With amalgam separators soon becoming a mandatory requirement in all dental offices in the U.S., I have to question how much money is being made off dentists.

First, I would like to say I am for keeping dental mercury out of our water supplies and landfills. However, it seems we are being taken advantage of as dentists. We are a captive audience and as such, recycling/reclamation companies can charge us for the separator equipment, charge to haul away and dispose of the amalgam sludge, and charge to replace either the whole separator or filter depending on the type of separator you have. I do not have a problem with this either. The problem I have is that these companies then separate and clean the metals and then sell them on the open metals market which to me is double dipping.

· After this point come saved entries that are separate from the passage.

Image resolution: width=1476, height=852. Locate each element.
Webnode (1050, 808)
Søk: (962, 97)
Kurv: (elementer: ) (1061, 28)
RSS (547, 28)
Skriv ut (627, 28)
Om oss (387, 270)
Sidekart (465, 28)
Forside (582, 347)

A dentist I sat with during lunch at a national dental meeting in May of this year told me he kept his separator sludge and gave it to a metals dealer. It was assayed for gold, platinum, paladium, silver and mercury. The metal dealer gave the dentist a check for $1,600. The total value for the metals had to be worth much more for the dealer to make it worth his while and make money off the metals after the recycling process.

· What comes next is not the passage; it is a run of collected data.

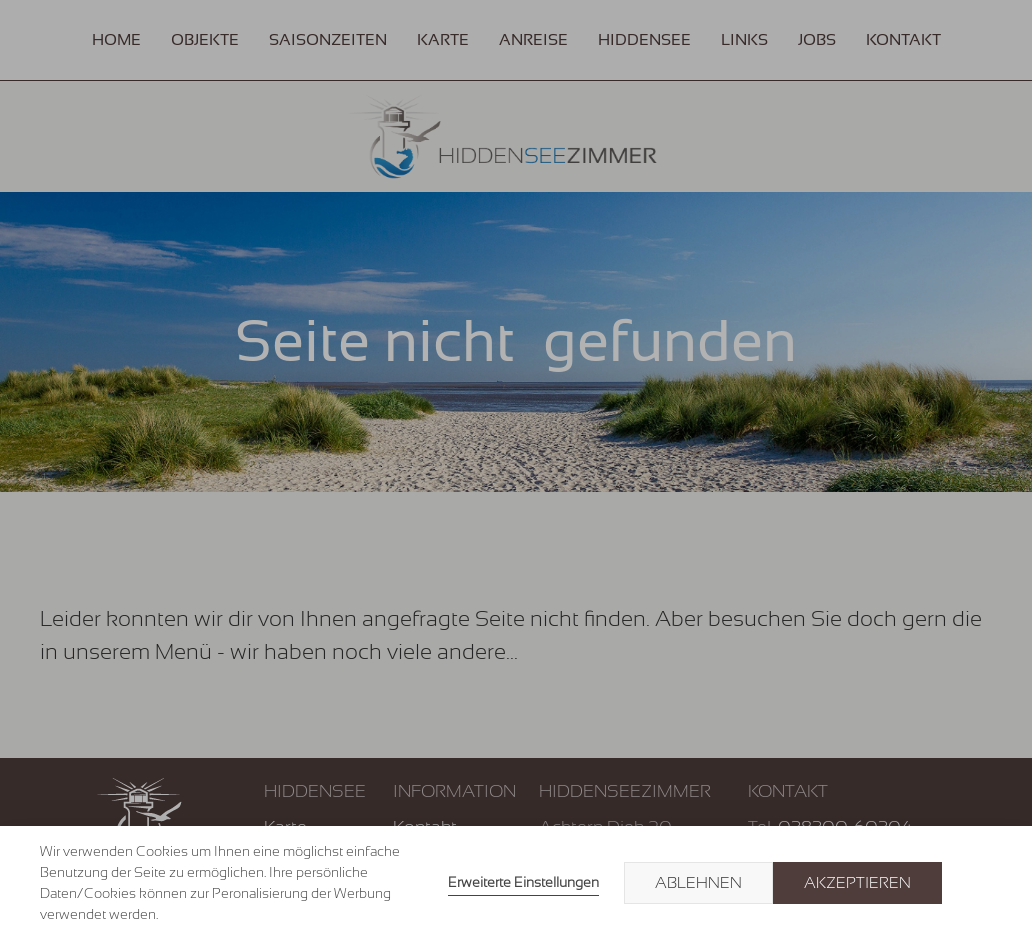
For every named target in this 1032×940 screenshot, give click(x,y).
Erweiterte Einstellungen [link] (523, 882)
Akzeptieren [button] (857, 883)
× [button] (974, 883)
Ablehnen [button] (698, 883)
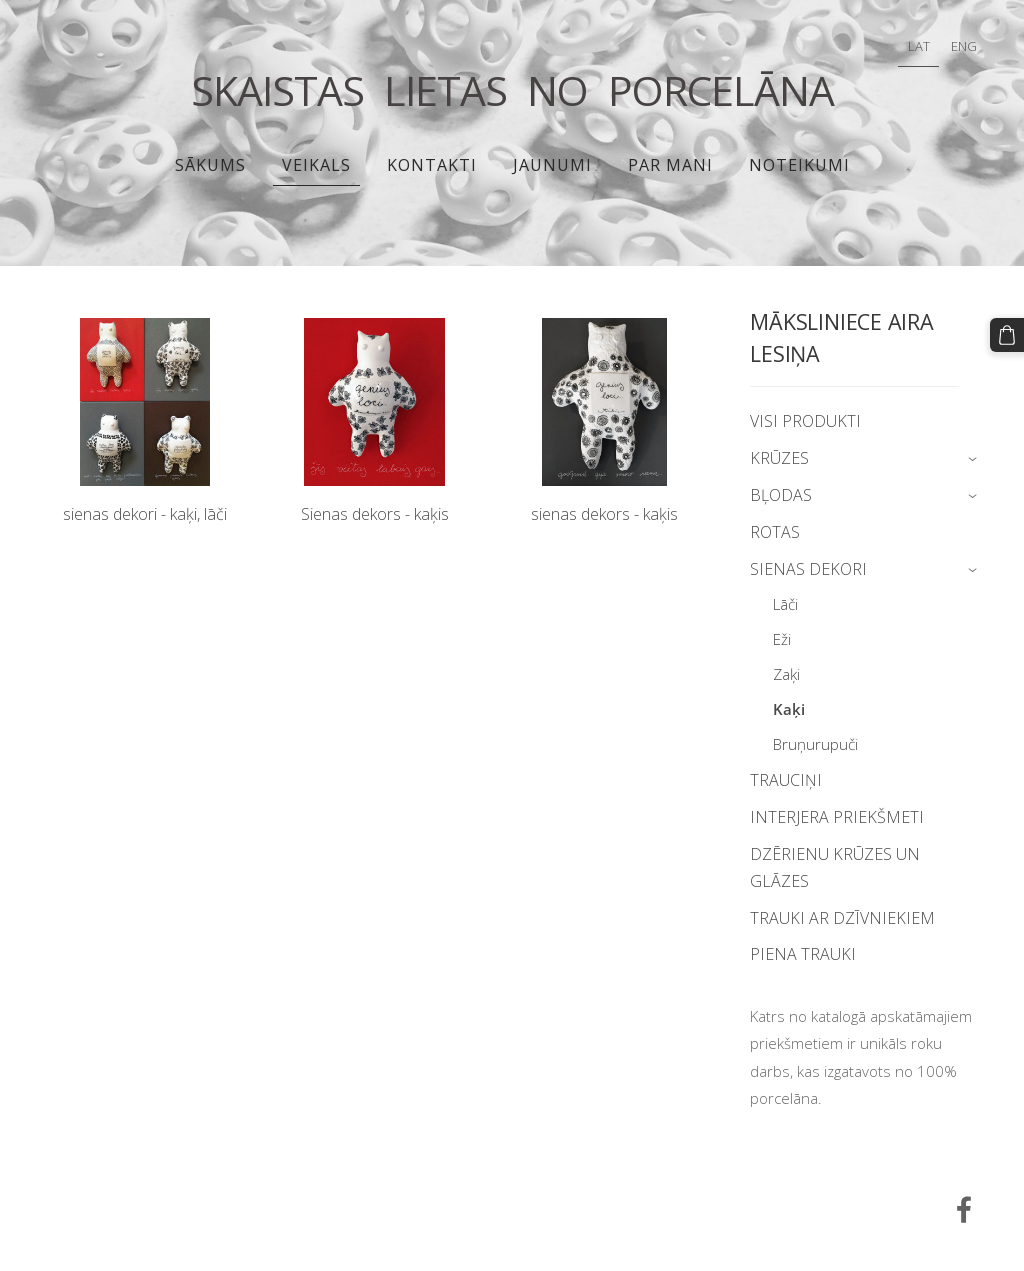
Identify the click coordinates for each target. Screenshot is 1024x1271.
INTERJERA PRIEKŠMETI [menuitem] (837, 817)
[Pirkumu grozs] (1007, 335)
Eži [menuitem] (782, 639)
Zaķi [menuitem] (786, 674)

In our office, we take our dry scrap metal, crowns, etc., and turn them in to a metal dealer, receive a check for the metal, and donate it to our local community food banks to help feed the less fortunate. I would do this with my amalgam sludge, but I have yet to find a company who gives you money for your sludge. It would be nice for the ADA to find companies that would reimburse some money to dentists for their amalgam sludge and give dentists documentation for proper disposal instead of "double dipping."

Joseph D. Bedich, D.D.S.
Cortland, Ohio

Editor’s note: Before proceeding in the way suggested by the writer, or taking any other approach to disposing of amalgam or other dental waste, it is very important to consult all applicable state and local laws.